Highlight comments from NeurIPS:As noted by reviewers, such self-organization in perceptual networks might give food for thought at the cross-road of algorithmic perspectives (sidestepping end-to-end optimization, its huge memory footprint and computational issues), and cognitive perspectives (exploiting the notion of so-called slow features and going toward more “biologically plausible” learning processes).

**Scene Representation Networks: Continuous 3D-Structure-Aware Neural Scene Representations (****arXiv****)**

**Authors: **Vincent Sitzmann, Michael Zollhöfer, Gordon Wetzstein

**Institutions: **Stanford University

**Abstract:** Unsupervised learning with generative models has the potential of discovering rich representations of 3D scenes. While geometric deep learning has explored 3D-structure-aware representations of scene geometry, these models typically require explicit 3D supervision. Emerging neural scene representations can be trained only with posed 2D images, but existing methods ignore the three-dimensional structure of scenes. We propose Scene Representation Networks (SRNs), a continuous, 3D-structure-aware scene representation that encodes both geometry and appearance. SRNs represent scenes as continuous functions that map world coordinates to a feature representation of local scene properties. By formulating the image formation as a differentiable ray-marching algorithm, SRNs can be trained end-to-end from only 2D images and their camera poses, without access to depth or shape. This formulation naturally generalizes across scenes, learning powerful geometry and appearance priors in the process. We demonstrate the potential of SRNs by evaluating them for novel view synthesis, few-shot reconstruction, joint shape and appearance interpolation, and unsupervised discovery of a non-rigid face model.
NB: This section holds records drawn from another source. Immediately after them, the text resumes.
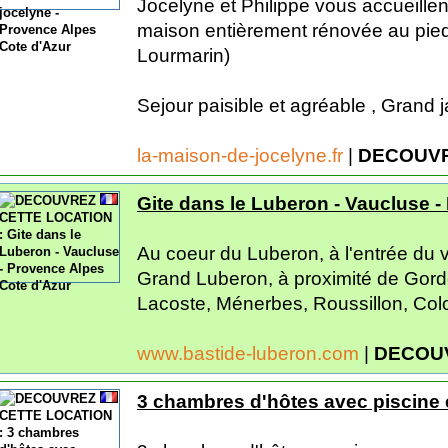
Jocelyne et Philippe vous accueille
maison entièrement rénovée au pied
Lourmarin)
Sejour paisible et agréable , Grand jar
la-maison-de-jocelyne.fr
|
DECOUVR
Gite dans le Luberon - Vaucluse 
Au coeur du Luberon, à l'entrée du v
Grand Luberon, à proximité de Gor
Lacoste, Ménerbes, Roussillon, Col
www.bastide-luberon.com
|
DECOUV
3 chambres d'hôtes avec piscine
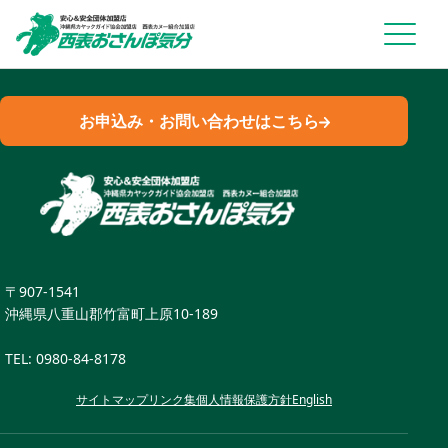
お申込み・お問い合わせはこちら
〒907-1541
沖縄県八重山郡竹富町上原10-189
TEL:
0980-84-8178
サイトマップ
リンク集
個人情報保護方針
English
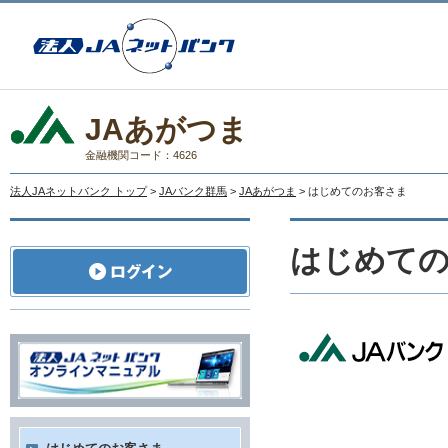
JAあがつま
金融機関コード：4626
法人JAネットバンク トップ
>
JAバンク群馬
>
JAあがつま
> はじめてのお客さま
はじめて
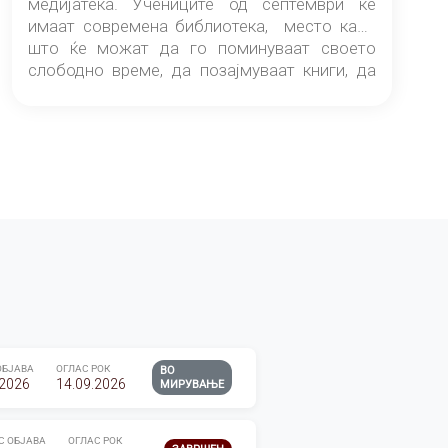
медијатека. Учениците од септември ќе
имаат современа библиотека, место каде
што ќе можат да го поминуваат своето
слободно време, да позајмуваат книги, да
читаат и да разменуваат идеи.
ОБЈАВА
ОГЛАС РОК
ВО
.2026
14.09.2026
МИРУВАЊЕ
С ОБЈАВА
ОГЛАС РОК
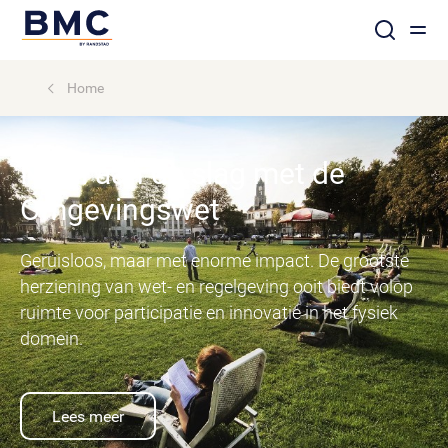
Home
Nu al aan de slag met de
Omgevingswet
Geruisloos, maar met enorme impact. De grootste
herziening van wet- en regelgeving ooit biedt volop
ruimte voor participatie en innovatie in het fysiek
domein.
Lees meer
Highlight comments from NeurIPS:The paper presents an elegant synthesis of two broad approaches in CV: the multiple view geometric, and the deep representations.

## Test of Time Award

**Dual Averaging Method for Regularized Stochastic Learning and Online Optimization (****nips****)**

**Author: **Lin Xiao

**Institutions:** Microsoft Research

**Abstract:** We consider regularized stochastic learning and online optimization problems, where the objective function is the sum of two convex terms: one is the loss function of the learning task, and the other is a simple regularization term such as L1-norm for sparsity. We develop a new online algorithm, the regularized dual averaging method, that can explicitly exploit the regularization structure in an online setting. In particular, at each iteration, the learning variables are adjusted by solving a simple optimization problem that involves the running average of all past subgradients of the loss functions and the whole regularization term, not just its subgradient. This method achieves the optimal convergence rate and often enjoys a low complexity per iteration similar as the standard stochastic gradient method. Computational experiments are presented for the special case of sparse online learning using L1-regularization.

Highlight comments from NeurIPS:Congratulations to Lin Xiao for single-handedly having had such an enduring impact on our community!

This year, there were a record-breaking 6,743 submissions, of which 1,428 were accepted (including 36 orals and 164 spotlights). The 21 percent acceptance rate is the same as last year. On May 23, the Microsoft Conference Management Toolkit (CMT) that NeurIPS 2019 uses to process academic paper submissions failed in the countdown to the submission deadline. Conference organizers blamed an overwhelming volume of last-minute submissions and responded by extending the deadline by two hours. NIPS 2017 and NeuIPS 2018 received 3,240 and 4,854 paper submissions respectively.

NeurIPS 2019 runs December 8–14 at Vancouver Convention Center in Vancouver, Canada. According to a booklet distributed to attendees, NeurIPS 2021 will take place in **Sydney, Australia**. Synced will be reporting from the conference throughout the week.